There was nothing between the two thoughts,
what are you doing
and
the teeth aren’t real
. No transition, no time lapse, no going to sleep and waking up, no explanation.

The nurse had a face of leather, like a cowboy, but with a soft round nose. She said, “The doctor will want to talk to you. Now don’t fade away again.”

“I won’t,” he whispered, because whispering was all he dared until he found out whether or not he was real.

She went away, and his eyes looked at the ceiling, which had no character at all. It was featureless, lifeless, blameless white. He thought,
Something must have happened in between. He must have beat me up, and I must be in a hospital
. But there was no memory to go with the necessity. Not even a memory of time-lapse, such as comes when waking up from sleep. Waking up from sleep, there is the knowledge in the brain that a black form of time has been going on. But this was nothingness and less than nothingness. The four pointed chair legs, and then the nurse, and nothing in between.

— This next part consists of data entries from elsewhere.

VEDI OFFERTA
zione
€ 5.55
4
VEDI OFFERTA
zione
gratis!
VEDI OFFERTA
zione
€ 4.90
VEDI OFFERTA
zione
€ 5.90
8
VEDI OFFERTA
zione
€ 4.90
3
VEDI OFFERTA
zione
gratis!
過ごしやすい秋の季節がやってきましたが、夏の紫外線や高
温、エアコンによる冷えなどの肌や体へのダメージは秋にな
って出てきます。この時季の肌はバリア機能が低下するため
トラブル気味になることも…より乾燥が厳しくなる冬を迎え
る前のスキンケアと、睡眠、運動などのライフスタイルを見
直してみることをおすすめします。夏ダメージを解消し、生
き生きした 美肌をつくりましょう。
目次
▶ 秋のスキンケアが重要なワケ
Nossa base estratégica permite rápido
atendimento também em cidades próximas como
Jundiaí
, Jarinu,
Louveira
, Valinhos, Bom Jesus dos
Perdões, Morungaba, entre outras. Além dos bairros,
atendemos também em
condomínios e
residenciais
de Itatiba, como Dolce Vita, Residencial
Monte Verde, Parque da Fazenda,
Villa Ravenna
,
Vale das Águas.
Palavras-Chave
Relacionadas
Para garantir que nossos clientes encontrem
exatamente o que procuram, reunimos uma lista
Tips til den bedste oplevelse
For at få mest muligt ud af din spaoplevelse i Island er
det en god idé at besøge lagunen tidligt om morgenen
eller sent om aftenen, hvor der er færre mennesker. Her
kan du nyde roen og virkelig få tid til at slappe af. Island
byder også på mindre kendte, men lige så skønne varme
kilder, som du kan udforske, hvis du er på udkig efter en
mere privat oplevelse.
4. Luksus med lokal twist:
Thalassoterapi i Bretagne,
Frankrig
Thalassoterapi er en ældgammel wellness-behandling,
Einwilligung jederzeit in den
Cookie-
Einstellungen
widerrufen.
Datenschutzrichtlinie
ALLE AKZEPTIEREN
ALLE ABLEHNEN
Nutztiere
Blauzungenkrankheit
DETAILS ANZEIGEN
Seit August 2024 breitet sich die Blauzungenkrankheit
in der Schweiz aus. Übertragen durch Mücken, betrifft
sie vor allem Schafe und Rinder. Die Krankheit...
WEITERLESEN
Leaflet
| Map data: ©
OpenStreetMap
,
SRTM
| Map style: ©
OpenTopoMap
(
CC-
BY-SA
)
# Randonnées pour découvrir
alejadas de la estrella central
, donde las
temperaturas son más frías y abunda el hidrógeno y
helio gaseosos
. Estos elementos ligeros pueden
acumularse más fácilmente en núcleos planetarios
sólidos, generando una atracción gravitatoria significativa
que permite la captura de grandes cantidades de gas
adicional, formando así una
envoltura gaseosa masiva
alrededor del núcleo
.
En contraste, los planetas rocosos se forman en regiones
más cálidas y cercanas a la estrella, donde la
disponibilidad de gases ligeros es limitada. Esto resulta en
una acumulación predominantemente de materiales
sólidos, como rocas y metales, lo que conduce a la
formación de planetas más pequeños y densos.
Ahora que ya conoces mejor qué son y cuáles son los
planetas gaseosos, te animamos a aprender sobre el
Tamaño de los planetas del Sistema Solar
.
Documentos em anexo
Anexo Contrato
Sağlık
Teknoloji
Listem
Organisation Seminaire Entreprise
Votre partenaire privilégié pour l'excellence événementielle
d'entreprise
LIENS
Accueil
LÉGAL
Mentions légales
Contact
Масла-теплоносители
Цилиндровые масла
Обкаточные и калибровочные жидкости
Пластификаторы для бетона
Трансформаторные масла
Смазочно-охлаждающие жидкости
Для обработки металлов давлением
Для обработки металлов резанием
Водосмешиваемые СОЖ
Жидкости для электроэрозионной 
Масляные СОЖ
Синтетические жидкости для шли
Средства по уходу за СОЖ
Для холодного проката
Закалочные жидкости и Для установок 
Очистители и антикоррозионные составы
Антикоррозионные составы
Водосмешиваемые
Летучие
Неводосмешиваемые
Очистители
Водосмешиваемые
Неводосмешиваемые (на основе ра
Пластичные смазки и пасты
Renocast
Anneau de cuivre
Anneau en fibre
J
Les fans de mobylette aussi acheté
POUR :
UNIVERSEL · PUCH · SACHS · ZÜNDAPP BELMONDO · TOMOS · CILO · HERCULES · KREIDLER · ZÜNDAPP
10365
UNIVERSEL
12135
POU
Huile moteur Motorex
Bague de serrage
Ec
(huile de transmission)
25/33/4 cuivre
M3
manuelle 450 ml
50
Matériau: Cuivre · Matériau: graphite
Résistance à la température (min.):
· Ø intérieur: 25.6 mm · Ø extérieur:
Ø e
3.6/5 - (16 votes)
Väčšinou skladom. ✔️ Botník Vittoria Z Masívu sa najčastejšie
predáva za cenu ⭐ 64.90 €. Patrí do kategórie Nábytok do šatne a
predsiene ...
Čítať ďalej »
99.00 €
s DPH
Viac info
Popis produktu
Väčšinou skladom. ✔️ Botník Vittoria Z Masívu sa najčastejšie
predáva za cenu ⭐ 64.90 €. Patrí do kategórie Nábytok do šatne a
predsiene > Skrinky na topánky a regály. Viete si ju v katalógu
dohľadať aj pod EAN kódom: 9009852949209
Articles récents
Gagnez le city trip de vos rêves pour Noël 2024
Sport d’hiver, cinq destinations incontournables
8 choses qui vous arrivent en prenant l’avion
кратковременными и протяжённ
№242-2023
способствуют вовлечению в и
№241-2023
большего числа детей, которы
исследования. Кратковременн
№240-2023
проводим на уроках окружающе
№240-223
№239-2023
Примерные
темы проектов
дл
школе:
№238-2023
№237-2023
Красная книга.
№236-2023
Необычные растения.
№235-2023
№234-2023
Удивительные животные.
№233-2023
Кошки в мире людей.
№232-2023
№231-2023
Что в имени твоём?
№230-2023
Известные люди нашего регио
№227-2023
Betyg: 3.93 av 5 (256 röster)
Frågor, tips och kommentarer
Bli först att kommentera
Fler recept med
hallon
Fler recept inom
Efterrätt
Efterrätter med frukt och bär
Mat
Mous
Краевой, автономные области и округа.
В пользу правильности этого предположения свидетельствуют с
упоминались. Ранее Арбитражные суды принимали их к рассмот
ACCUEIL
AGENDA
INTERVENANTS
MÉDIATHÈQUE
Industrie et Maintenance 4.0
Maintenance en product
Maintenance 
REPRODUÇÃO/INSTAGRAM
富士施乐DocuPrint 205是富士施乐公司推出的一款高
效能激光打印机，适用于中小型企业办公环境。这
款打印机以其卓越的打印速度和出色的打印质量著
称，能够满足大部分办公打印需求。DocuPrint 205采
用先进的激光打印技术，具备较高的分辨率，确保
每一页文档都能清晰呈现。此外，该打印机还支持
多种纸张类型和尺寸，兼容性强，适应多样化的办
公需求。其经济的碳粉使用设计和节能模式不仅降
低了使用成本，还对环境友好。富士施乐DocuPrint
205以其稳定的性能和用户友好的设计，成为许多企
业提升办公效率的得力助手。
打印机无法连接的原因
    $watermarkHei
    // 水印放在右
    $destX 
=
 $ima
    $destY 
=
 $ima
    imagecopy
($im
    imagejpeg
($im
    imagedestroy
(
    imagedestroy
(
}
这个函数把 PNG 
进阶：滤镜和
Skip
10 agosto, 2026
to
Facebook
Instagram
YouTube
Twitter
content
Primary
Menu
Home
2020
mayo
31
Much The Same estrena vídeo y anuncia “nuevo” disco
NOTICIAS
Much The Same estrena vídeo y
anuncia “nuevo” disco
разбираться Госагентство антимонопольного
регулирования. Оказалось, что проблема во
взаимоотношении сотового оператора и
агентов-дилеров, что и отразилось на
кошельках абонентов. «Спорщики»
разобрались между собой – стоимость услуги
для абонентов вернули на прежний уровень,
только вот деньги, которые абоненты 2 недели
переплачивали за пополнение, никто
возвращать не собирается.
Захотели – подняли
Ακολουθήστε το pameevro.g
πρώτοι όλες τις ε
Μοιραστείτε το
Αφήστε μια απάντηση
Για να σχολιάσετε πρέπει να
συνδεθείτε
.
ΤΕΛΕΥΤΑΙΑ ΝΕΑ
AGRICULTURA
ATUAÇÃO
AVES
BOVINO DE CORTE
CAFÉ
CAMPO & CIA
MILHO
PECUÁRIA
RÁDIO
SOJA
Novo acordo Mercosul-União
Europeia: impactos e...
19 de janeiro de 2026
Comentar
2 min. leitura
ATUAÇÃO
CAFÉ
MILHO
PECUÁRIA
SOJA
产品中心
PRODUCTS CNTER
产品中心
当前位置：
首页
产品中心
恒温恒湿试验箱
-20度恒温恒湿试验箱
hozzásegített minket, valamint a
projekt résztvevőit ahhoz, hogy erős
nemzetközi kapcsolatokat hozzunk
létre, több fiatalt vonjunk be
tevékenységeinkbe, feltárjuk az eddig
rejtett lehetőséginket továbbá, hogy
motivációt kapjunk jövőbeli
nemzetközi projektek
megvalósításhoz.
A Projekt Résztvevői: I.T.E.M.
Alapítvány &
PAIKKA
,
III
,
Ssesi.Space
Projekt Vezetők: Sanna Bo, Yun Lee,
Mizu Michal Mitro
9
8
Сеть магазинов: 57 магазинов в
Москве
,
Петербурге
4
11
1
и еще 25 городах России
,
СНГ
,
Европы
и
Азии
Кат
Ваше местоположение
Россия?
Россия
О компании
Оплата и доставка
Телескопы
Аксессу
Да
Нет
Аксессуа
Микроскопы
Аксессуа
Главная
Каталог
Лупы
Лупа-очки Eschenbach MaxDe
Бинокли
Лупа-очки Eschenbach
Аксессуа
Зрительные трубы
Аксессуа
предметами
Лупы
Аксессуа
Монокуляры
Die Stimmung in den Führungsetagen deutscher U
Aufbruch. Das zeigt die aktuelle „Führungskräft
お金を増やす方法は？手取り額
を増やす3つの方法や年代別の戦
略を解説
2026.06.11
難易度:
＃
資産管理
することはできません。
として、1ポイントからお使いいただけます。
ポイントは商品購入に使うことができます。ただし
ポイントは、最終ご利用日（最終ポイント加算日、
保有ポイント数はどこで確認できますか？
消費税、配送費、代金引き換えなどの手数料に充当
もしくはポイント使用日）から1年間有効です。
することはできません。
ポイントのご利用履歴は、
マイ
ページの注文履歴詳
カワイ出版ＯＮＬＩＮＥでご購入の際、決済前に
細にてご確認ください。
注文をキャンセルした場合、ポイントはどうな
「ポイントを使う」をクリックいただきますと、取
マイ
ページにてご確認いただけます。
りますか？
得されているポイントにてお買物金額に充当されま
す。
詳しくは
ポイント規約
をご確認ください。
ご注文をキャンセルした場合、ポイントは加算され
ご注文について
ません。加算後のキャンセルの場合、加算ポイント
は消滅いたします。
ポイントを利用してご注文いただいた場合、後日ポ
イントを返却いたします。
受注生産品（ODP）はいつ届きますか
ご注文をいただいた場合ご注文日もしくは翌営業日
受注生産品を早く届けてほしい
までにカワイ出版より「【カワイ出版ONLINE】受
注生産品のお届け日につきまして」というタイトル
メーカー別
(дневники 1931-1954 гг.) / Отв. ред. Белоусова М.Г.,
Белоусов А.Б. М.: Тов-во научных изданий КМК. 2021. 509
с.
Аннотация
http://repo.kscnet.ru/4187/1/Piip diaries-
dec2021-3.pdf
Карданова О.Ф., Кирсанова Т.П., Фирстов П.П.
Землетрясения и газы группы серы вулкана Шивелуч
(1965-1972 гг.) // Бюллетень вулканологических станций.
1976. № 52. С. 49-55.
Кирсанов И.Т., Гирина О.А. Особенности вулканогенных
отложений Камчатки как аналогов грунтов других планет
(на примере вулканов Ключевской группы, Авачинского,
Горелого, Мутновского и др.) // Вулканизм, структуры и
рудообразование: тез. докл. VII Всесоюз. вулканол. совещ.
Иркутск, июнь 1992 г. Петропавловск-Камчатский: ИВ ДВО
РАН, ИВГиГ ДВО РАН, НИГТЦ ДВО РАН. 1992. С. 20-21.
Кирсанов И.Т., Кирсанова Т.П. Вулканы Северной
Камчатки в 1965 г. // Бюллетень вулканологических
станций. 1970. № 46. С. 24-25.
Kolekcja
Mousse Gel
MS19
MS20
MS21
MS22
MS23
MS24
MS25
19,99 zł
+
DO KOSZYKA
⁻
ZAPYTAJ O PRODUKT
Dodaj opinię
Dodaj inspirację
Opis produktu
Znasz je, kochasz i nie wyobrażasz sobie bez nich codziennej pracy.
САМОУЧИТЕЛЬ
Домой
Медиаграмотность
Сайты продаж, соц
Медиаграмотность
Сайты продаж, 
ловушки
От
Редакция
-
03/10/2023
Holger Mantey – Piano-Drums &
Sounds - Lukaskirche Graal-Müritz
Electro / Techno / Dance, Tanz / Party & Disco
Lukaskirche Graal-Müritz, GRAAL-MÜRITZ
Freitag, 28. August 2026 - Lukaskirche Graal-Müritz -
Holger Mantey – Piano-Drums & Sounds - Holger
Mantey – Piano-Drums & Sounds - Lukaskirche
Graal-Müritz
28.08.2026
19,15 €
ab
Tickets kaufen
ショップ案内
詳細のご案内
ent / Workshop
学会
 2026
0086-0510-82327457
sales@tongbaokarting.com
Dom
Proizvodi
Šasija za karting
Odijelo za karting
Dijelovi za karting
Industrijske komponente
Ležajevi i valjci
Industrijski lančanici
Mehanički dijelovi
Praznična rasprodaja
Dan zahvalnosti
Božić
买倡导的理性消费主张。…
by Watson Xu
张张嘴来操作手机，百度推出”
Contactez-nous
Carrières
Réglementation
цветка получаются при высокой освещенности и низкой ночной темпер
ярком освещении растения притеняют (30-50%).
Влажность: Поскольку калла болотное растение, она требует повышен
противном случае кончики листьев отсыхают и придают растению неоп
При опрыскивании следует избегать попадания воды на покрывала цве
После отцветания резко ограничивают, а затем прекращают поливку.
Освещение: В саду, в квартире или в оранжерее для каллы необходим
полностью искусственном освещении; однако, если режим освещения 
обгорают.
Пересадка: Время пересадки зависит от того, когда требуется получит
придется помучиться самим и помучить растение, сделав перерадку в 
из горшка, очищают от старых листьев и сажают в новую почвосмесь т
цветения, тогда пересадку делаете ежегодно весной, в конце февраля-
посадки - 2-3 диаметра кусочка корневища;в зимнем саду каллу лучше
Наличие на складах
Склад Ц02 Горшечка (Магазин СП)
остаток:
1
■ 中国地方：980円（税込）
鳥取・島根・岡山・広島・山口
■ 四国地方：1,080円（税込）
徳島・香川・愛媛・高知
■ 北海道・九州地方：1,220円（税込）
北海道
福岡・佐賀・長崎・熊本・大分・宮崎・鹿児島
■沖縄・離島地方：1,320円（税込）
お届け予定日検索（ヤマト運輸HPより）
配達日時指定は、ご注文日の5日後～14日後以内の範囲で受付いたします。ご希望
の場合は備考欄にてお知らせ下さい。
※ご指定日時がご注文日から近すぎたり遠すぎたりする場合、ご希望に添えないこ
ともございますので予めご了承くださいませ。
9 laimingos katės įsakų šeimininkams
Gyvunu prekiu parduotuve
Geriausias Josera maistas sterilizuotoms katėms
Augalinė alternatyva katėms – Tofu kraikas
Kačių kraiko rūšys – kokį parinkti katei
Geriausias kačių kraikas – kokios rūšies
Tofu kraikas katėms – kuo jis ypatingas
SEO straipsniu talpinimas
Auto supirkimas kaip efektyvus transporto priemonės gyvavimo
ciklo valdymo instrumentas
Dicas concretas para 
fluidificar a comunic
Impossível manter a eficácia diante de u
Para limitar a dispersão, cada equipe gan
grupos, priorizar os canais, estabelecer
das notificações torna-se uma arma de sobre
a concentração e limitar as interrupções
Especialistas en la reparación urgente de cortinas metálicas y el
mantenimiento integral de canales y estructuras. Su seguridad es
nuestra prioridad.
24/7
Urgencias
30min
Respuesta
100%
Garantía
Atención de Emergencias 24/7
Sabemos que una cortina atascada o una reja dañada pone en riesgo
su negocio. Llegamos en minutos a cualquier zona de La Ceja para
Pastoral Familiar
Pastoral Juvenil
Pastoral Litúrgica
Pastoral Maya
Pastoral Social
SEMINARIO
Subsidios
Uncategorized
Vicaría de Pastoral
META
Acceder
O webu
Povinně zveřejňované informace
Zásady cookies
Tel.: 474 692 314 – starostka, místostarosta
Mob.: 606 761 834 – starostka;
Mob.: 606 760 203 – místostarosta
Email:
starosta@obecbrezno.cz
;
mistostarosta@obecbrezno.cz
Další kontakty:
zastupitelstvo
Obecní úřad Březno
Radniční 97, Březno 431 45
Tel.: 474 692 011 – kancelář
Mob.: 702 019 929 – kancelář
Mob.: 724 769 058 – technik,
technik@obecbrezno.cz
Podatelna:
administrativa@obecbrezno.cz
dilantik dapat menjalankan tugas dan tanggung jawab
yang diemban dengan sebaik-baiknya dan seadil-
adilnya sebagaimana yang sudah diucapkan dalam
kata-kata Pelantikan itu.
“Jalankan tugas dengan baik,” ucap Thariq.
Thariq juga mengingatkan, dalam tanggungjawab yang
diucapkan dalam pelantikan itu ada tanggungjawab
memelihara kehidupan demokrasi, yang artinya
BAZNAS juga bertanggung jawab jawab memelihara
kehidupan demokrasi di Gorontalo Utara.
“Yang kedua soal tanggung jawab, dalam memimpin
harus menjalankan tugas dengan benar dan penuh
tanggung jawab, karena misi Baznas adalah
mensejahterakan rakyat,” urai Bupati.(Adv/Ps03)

A soft decayed face came into his vision, trying to look stern. It wore glasses, in which he could see twin reflections of himself, very small, being nothing but a head on a pillow. This must be the doctor.

It was. He introduced himself as such: “I am Doctor Croft. Are you awake enough to answer questions?”

“Yes.”

“Do you have to whisper?”

“I don’t know.” But he whispered it. He moved his tongue within his mouth, collecting saliva, and swallowed. “I don’t have to whisper.” His voice was rusty, like something long unused.